Wondering if I’d heard correctly, I readily agreed and we decided on a day to meet. I was excited! I have prayed for that village for over ten years. Many nights I pitched my tent there and sat around the cooking fires visiting with the villagers. I remember sitting alone when everyone had gone to the mosque for evening prayers, praying with tears streaming down my face, begging Jesus to come and make himself known to my friends there. And now these two young men were coming to me. What an answer to prayer!
They were back on the appointed day to learn the first stories that they would then tell the others. Both of them could retell a story after hearing it only once, and caught on quickly to the discussion questions. I felt good about their ability to pass on what they were learning.
The following week they came several hours late, but their enthusiasm quickly enabled me to forget their lateness. The third week they came on the wrong day. It wasn’t convenient for me, but I shuffled things around and enjoyed my time with them.
The next week they didn’t show up at all. I called and they said they were coming, but they didn’t. Same thing the next week, and the next. And I haven’t seen them since.
What went wrong? Was it my accent, my errors in their language? Did I offend them with some cultural blunder? Or was it something in them that kept them from returning?
This was not the first time something like this happened. People frequently fail to show up for scheduled meetings, sometimes with seemingly good reasons, but often not! One day I was talking to a Fulani friend about it after he told me of someone not showing up when they said they would. “That’s the way it is,” he said with a laugh. “We’re nomads!”

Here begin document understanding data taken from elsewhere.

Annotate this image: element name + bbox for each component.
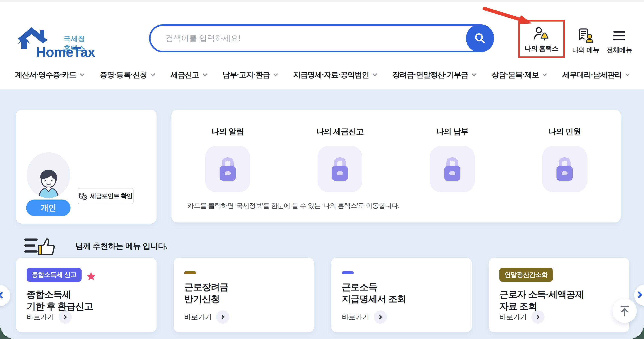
card-title: 근로장려금 반기신청 xyxy=(184,281,304,305)
card-title: 나의 세금신고 xyxy=(316,126,364,137)
quick-item-label: 전체메뉴 xyxy=(606,46,632,54)
card-badge: 종합소득세 신고 xyxy=(26,268,82,282)
profile-type-badge[interactable]: 개인 xyxy=(26,200,70,216)
scroll-top-icon xyxy=(620,305,630,316)
chevron-down-icon xyxy=(203,72,207,76)
nav-label: 상담·불복·제보 xyxy=(492,70,539,80)
my-hometax-card: 나의 알림 나의 세금신고 나의 납부 xyxy=(172,110,621,222)
card-title: 종합소득세 기한 후 환급신고 xyxy=(26,288,146,312)
list-thumbs-up-icon xyxy=(23,236,57,256)
card-title: 근로소득 지급명세서 조회 xyxy=(342,281,461,305)
hamburger-icon xyxy=(613,30,626,42)
nav-item-certificate-register[interactable]: 증명·등록·신청 xyxy=(100,70,154,80)
nav-label: 증명·등록·신청 xyxy=(100,70,147,80)
locked-tile xyxy=(205,146,250,192)
site-header: 국세청홈택스 HomeTax 나 xyxy=(0,2,644,90)
locked-tile xyxy=(430,146,475,192)
chevron-right-icon xyxy=(635,291,642,298)
main-navigation: 계산서·영수증·카드 증명·등록·신청 세금신고 납부·고지·환급 지급명세·자… xyxy=(15,66,629,84)
nav-item-tax-filing[interactable]: 세금신고 xyxy=(170,70,206,80)
my-alerts-card[interactable]: 나의 알림 xyxy=(172,126,284,192)
tax-points-button[interactable]: P 세금포인트 확인 xyxy=(78,188,134,204)
shortcut-card-yearend-deduction-data[interactable]: 연말정산간소화 근로자 소득·세액공제 자료 조회 바로가기 xyxy=(489,258,629,332)
browser-top-strip xyxy=(0,0,644,2)
quick-item-my-hometax[interactable]: 나의 홈택스 xyxy=(525,26,558,53)
svg-text:P: P xyxy=(84,196,86,199)
lock-icon xyxy=(330,156,350,182)
nav-label: 납부·고지·환급 xyxy=(222,70,270,80)
quick-menu: 나의 홈택스 나의 메뉴 전체메뉴 xyxy=(518,20,632,58)
card-title: 나의 납부 xyxy=(436,126,468,137)
coins-icon: P xyxy=(79,192,87,200)
quick-item-label: 나의 홈택스 xyxy=(525,44,558,53)
recommend-heading: 님께 추천하는 메뉴 입니다. xyxy=(76,241,168,252)
locked-tile xyxy=(542,146,587,192)
shortcut-link[interactable]: 바로가기 xyxy=(184,310,229,324)
quick-item-all-menu[interactable]: 전체메뉴 xyxy=(606,30,632,58)
scroll-to-top-button[interactable] xyxy=(612,298,637,323)
search-bar xyxy=(149,24,494,52)
chevron-down-icon xyxy=(80,72,84,76)
nav-label: 계산서·영수증·카드 xyxy=(15,70,76,80)
card-dash xyxy=(342,271,354,274)
shortcut-link[interactable]: 바로가기 xyxy=(342,310,387,324)
avatar xyxy=(26,152,70,198)
card-dash xyxy=(184,271,196,274)
quick-item-my-menu[interactable]: 나의 메뉴 xyxy=(572,28,599,58)
card-title: 나의 알림 xyxy=(212,126,244,137)
locked-tile xyxy=(318,146,362,192)
shortcut-link-label: 바로가기 xyxy=(26,312,54,322)
tax-points-label: 세금포인트 확인 xyxy=(90,192,132,200)
nav-label: 세무대리·납세관리 xyxy=(562,70,622,80)
nav-label: 장려금·연말정산·기부금 xyxy=(392,70,468,80)
annotation-arrow xyxy=(482,7,535,27)
chevron-down-icon xyxy=(372,72,377,76)
quick-item-label: 나의 메뉴 xyxy=(572,46,599,54)
star-icon xyxy=(86,272,96,280)
profile-card: 개인 P 세금포인트 확인 xyxy=(16,110,156,224)
nav-label: 세금신고 xyxy=(170,70,199,80)
my-payment-card[interactable]: 나의 납부 xyxy=(396,126,508,192)
chevron-right-icon xyxy=(374,310,387,324)
shortcut-card-earned-income-statement[interactable]: 근로소득 지급명세서 조회 바로가기 xyxy=(331,258,472,332)
shortcut-link-label: 바로가기 xyxy=(184,312,212,322)
search-input[interactable] xyxy=(166,26,453,51)
nav-item-consult-appeal-report[interactable]: 상담·불복·제보 xyxy=(492,70,546,80)
shortcut-link[interactable]: 바로가기 xyxy=(500,310,544,324)
my-hometax-caption: 카드를 클릭하면 '국세정보'를 한눈에 볼 수 있는 '나의 홈택스'로 이동… xyxy=(188,201,400,210)
lock-icon xyxy=(218,156,238,182)
chevron-down-icon xyxy=(625,72,630,76)
chevron-down-icon xyxy=(472,72,476,76)
shortcut-link-label: 바로가기 xyxy=(342,312,369,322)
chevron-down-icon xyxy=(542,72,547,76)
lock-icon xyxy=(554,156,575,182)
shortcut-card-work-incentive[interactable]: 근로장려금 반기신청 바로가기 xyxy=(174,258,314,332)
lock-icon xyxy=(442,156,462,182)
nav-item-incentive-yearend-donation[interactable]: 장려금·연말정산·기부금 xyxy=(392,70,476,80)
my-civil-service-card[interactable]: 나의 민원 xyxy=(508,126,621,192)
shortcut-cards-row: 종합소득세 신고 종합소득세 기한 후 환급신고 바로가기 근로장려금 반기신청… xyxy=(16,258,629,332)
shortcut-card-income-tax-refund[interactable]: 종합소득세 신고 종합소득세 기한 후 환급신고 바로가기 xyxy=(16,258,156,332)
chevron-down-icon xyxy=(274,72,278,76)
nav-label: 지급명세·자료·공익법인 xyxy=(293,70,369,80)
hometax-logo[interactable]: 국세청홈택스 HomeTax xyxy=(15,26,87,58)
shortcut-link[interactable]: 바로가기 xyxy=(26,310,72,324)
chevron-right-icon xyxy=(58,310,72,324)
nav-item-statement-data-nonprofit[interactable]: 지급명세·자료·공익법인 xyxy=(293,70,376,80)
nav-item-invoice-receipt-card[interactable]: 계산서·영수증·카드 xyxy=(15,70,84,80)
chevron-left-icon xyxy=(0,292,5,299)
my-tax-filing-card[interactable]: 나의 세금신고 xyxy=(284,126,396,192)
person-bell-icon xyxy=(533,26,550,41)
search-button[interactable] xyxy=(466,24,494,52)
recommend-heading-row: 님께 추천하는 메뉴 입니다. xyxy=(23,236,168,256)
chevron-down-icon xyxy=(150,72,155,76)
chevron-right-icon xyxy=(216,310,229,324)
logo-title: HomeTax xyxy=(36,44,95,60)
card-title: 나의 민원 xyxy=(548,126,581,137)
nav-item-tax-agent-management[interactable]: 세무대리·납세관리 xyxy=(562,70,629,80)
chevron-right-icon xyxy=(531,310,544,324)
card-title: 근로자 소득·세액공제 자료 조회 xyxy=(500,288,619,312)
document-person-icon xyxy=(577,28,594,42)
nav-item-payment-notice-refund[interactable]: 납부·고지·환급 xyxy=(222,70,277,80)
search-icon xyxy=(473,31,487,45)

I just smiled along with him, but I was thinking, “No you’re not! You’ve lived in the same village your whole life! You live 100 meters from where you were born!”
I work with the Western Fulani of Niger, a sub-group of the very large Fulani people group spanning about twenty African countries from Senegal and Guinea in the west to Kenya and Ethiopia in the east, and numbering over 15 million, nearly all of them Muslim. Historically they are pastoral nomads, migrating across the plains in search of water and grasslands for their cattle. Over the years, drought and other factors have led many of them to settle and plant crops, establishing permanent communities.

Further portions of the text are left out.